Les malheurs de Mugabe ont commencé avec sa campagne de démocratisation des fermes au Zimbabwe. Les Blancs s’étaient appropriés de larges étendues de terre
dans l’ancienne Rhodésie tout comme dans les pays voisins. Mugabe a cherché à corriger cette injustice. Ses méthodes ont été mauvaises. Il a manqué de finesse. Il n’a pas tiré des leçons de cette intelligente et efficace stratégie de Black Economic Empowerment (BEE), que les Sud-Africains ont mise en place après l’avènement d’un gouvernement de la majorité.

Grâce au BEE, les Noirs sud-africains sont aujourd’hui actionnaires dans presque toutes les entreprises du pays, y compris les compagnies exploitant des mines de diamant et d’or. Les Noirs occupent aussi des postes de direction dans ces entreprises, y compris la South African Airways. Les Blancs sud-africains ne se sentent pas spoliés pour autant.

Au contraire, ils sont aujourd’hui plus riches qu’au temps de l’apartheid. Leurs entreprises sont maintenant implantées dans le reste de l’Afrique, y compris Maurice, et elles sont actives même en Inde.
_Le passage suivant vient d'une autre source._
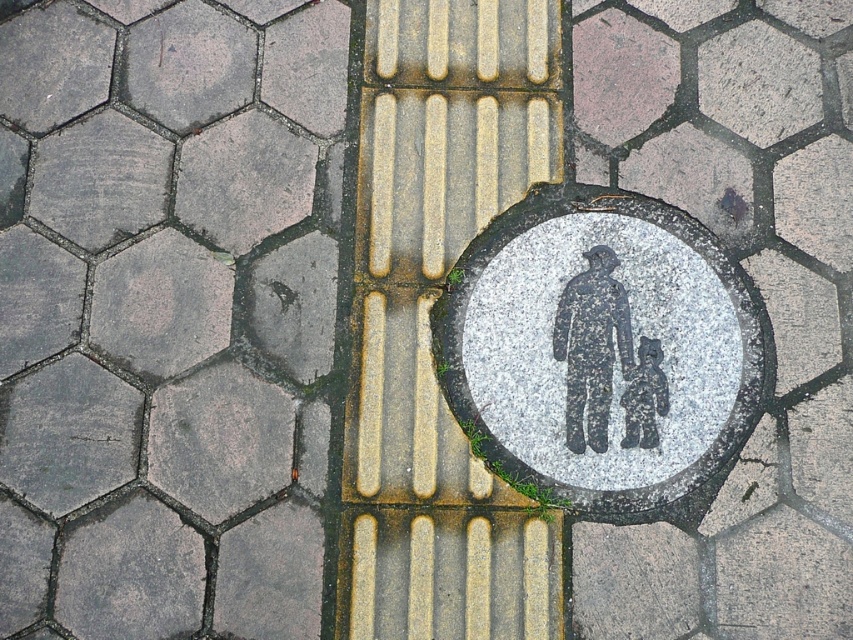 You are a delivery robot with a 4.0 inch wide base. You need to move from the granite circle at center to the dark gray stone figure at center. Is there enough space for you to navigate between them?

The distance between the granite circle at center and the dark gray stone figure at center is 4.18 inches. Since your base is 4.0 inches wide, there is sufficient space for you to navigate between them as the distance is slightly larger than your width.

You are a delivery robot with a 1.2 meter wide base. You need to navigate through the pedestrian crossing shown in the image. The path requires moving between the black textured figure at center and the dark gray stone figure at center. Can your base fit through the space between them?

The black textured figure at center is wider than the dark gray stone figure at center. Since the robot has a 1.2 meter wide base, it depends on the actual width of the narrower figure. However, without specific measurements, we cannot confirm if the space is sufficient. Please check the exact dimensions.

You are standing at the point with coordinates point (590, 326) and want to walk to the point with coordinates point (639, 403). In which direction should you move relative to the tactile paving strip?

Since point (590, 326) is behind point (639, 403), you should move forward towards the tactile paving strip to reach your destination. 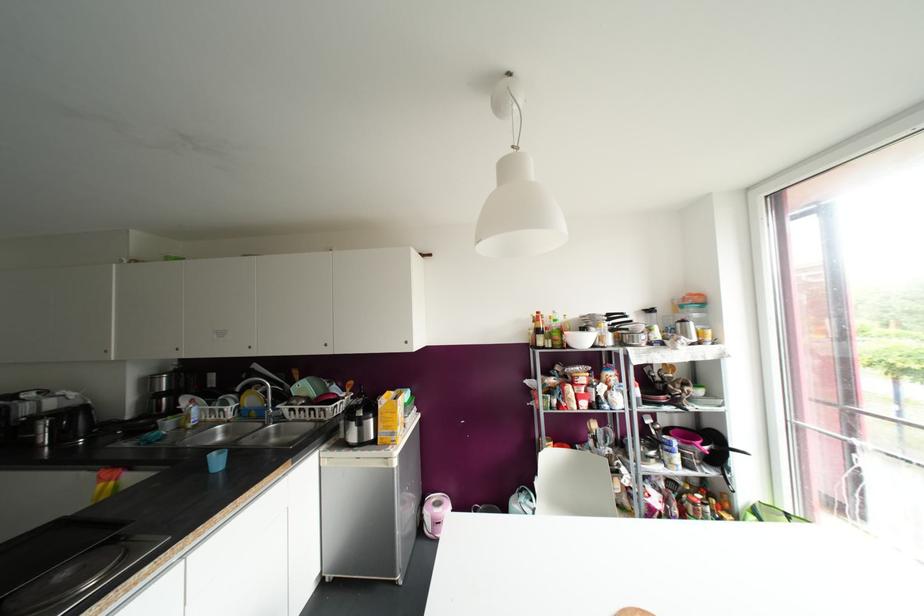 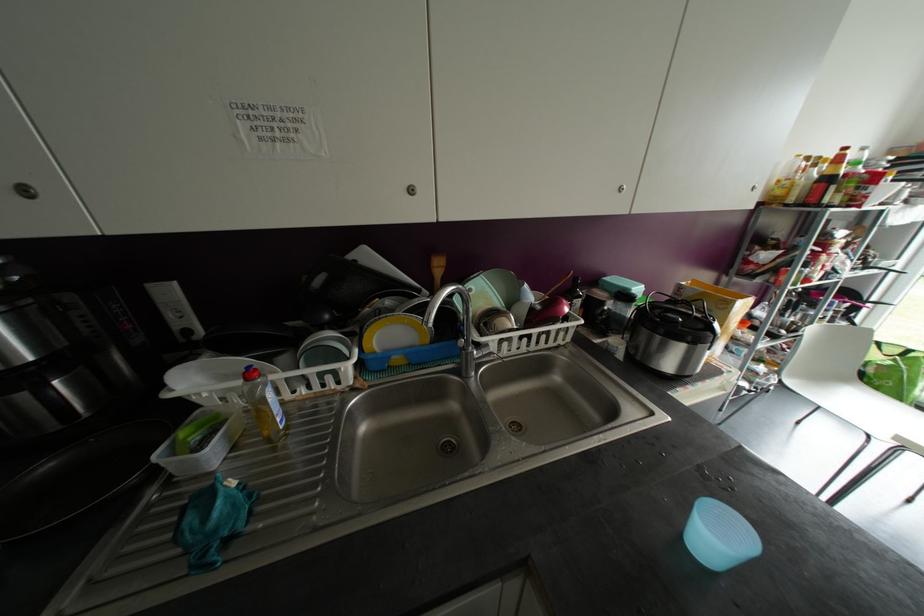 Where in the second image is the point corresponding to (195,426) from the first image?

(286, 427) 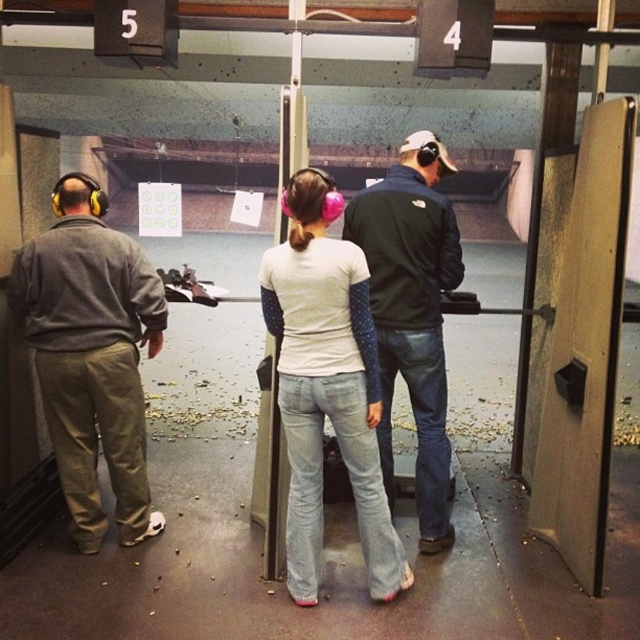 You are a safety inspector at the shooting range. You need to ensure that the matte gray hoodie at left and the dark blue jacket at center are positioned safely. Which individual is closer to you, the inspector, so you can address them first?

The matte gray hoodie at left is closer to you than the dark blue jacket at center, so you should address the person in the matte gray hoodie at left first.

You are a security guard at the shooting range. You need to locate the person wearing a matte gray hoodie at left. Where should you look?

The matte gray hoodie at left is located at point (92, 355).

You are a safety inspector checking the shooting range. You notice two people wearing jackets at the stations. The matte gray hoodie at left and the dark blue jacket at center. According to safety regulations, all jackets must be within a width limit of 40 cm to ensure proper movement. Can you determine if both jackets comply with the width requirement?

The matte gray hoodie at left is wider than the dark blue jacket at center. Since the width limit is 40 cm, both jackets must be individually measured. However, without specific measurements, it cannot be determined if either exceeds the limit. Further inspection is needed. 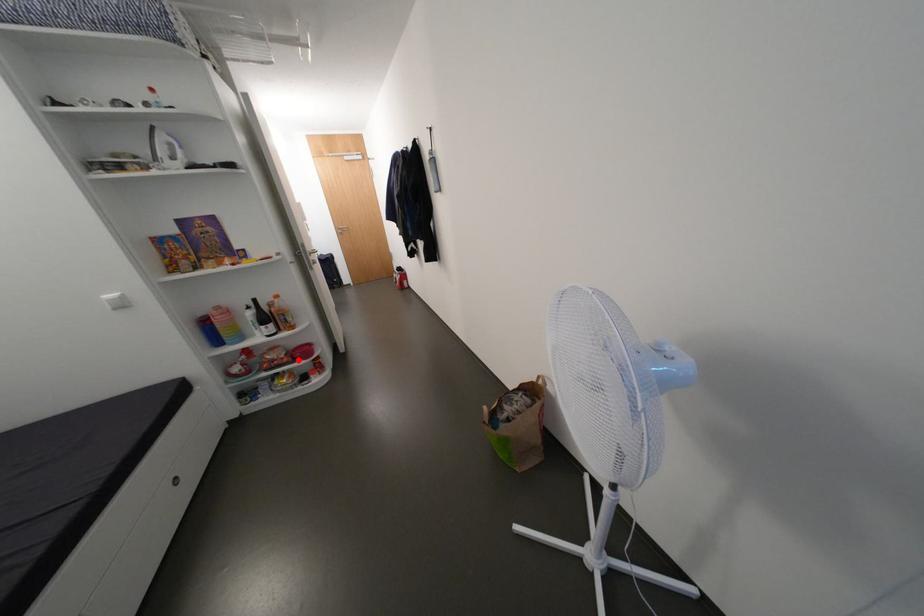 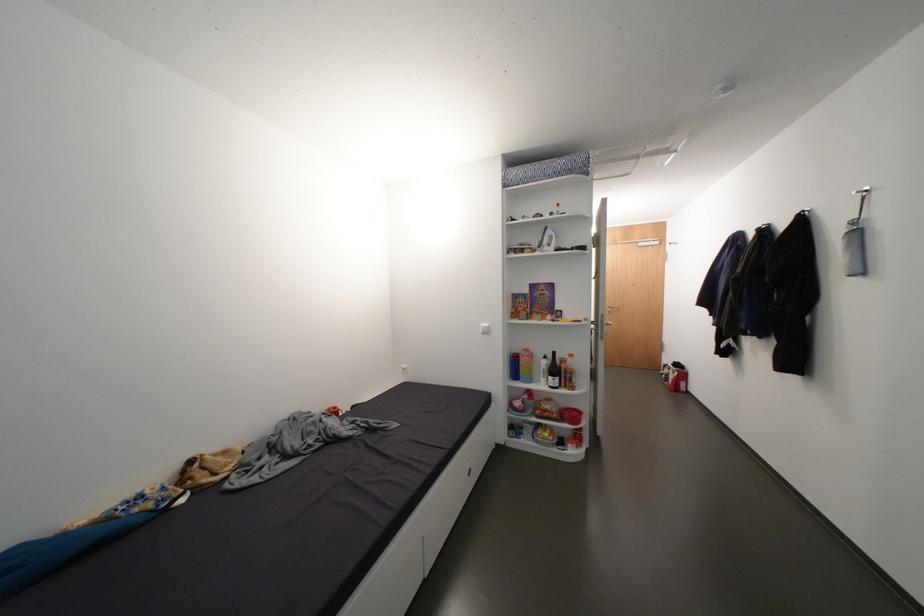 Question: I am providing you with two images of the same scene from different viewpoints. Image1 has a red point marked. In image2, the corresponding 3D location appears at what relative position? Reply with the corresponding letter.

Choices:
 (A) Closer
 (B) Farther

Answer: (B) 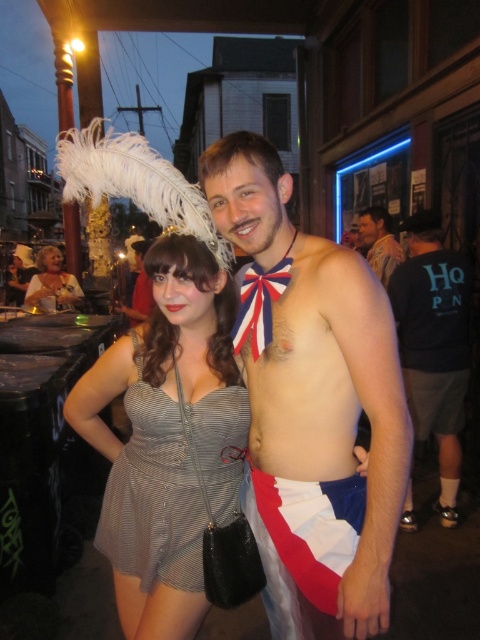 You are a photographer trying to capture a photo of the white cotton flag at lower center and the matte silver dress at center. You need to ensure both are in focus. Given that your camera can focus on objects within a 5 meter range, will both objects be in focus?

The white cotton flag at lower center is 4.89 meters from the matte silver dress at center. Since the distance between them is within the 5 meter range, both objects will be in focus.

You are standing in the middle of the street and want to take a photo of both the point at (394, 307) and the point at (60, 262). Which point will appear larger in your camera view?

Point at (394, 307) will appear larger because it is closer to the camera than point at (60, 262). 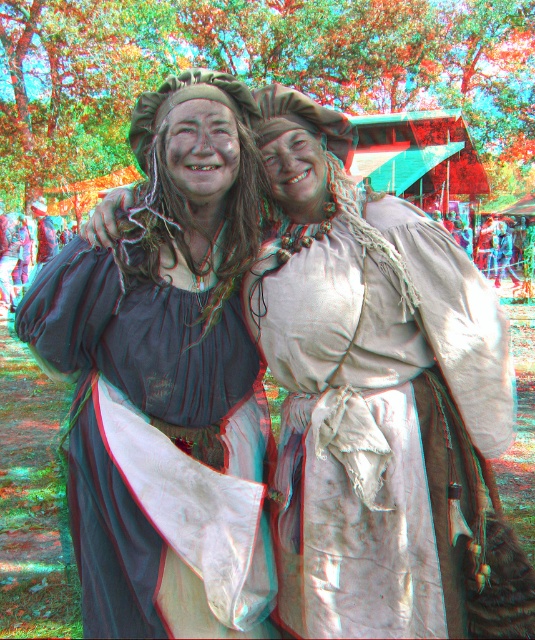 Question: Does matte beige dress at center appear on the right side of matte black dress at center?

Choices:
 (A) no
 (B) yes

Answer: (B)

Question: Which object is farther from the camera taking this photo?

Choices:
 (A) matte black dress at center
 (B) matte beige dress at center

Answer: (B)

Question: Can you confirm if matte beige dress at center is thinner than matte black dress at center?

Choices:
 (A) yes
 (B) no

Answer: (B)

Question: Among these objects, which one is farthest from the camera?

Choices:
 (A) matte beige dress at center
 (B) matte black dress at center

Answer: (A)

Question: Which object is farther from the camera taking this photo?

Choices:
 (A) matte beige dress at center
 (B) matte black dress at center

Answer: (A)

Question: Can you confirm if matte beige dress at center is wider than matte black dress at center?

Les Sud-Africains ont créé une win-win situation. L’African National Congress (ANC), en raison de son combat contre l’apartheid et du succès du BEE, reste le parti dominant sur l’échiquier politique sud-africain. Le parti pourrait connaître des problèmes de leadership, mais il est bien assuré de rester au pouvoir pendant longtemps encore.

Par ses méthodes grossières, Mugabe est devenu, sans le vouloir, l’allié objectif de ceux qui n’entendent pas céder la plus petite parcelle de leurs fermes aux Noirs. Quand Mugabe ne sera plus au pouvoir, ses ‘victimes’ réclameront ce qui leur a été spolié. La cause du Black Empowerment au Zimbabwe sera bel et bien enterrée. Morgan Tsvangirai jouera le jeu.

Thabo Mbeki complaisant envers Mugabe ? Le cas zimbabwéen sera utilisé pour faire échec à la prochaine phase du BEE en Afrique du Sud, c’est-à-dire la démocratisation agricole. À Maurice aussi, Mugabe servira d’épouvantail à ceux qui s’opposent à la démocratisation de l’économie. Vraiment une «tragic failure» pour la cause des Africains, ce Mugabe.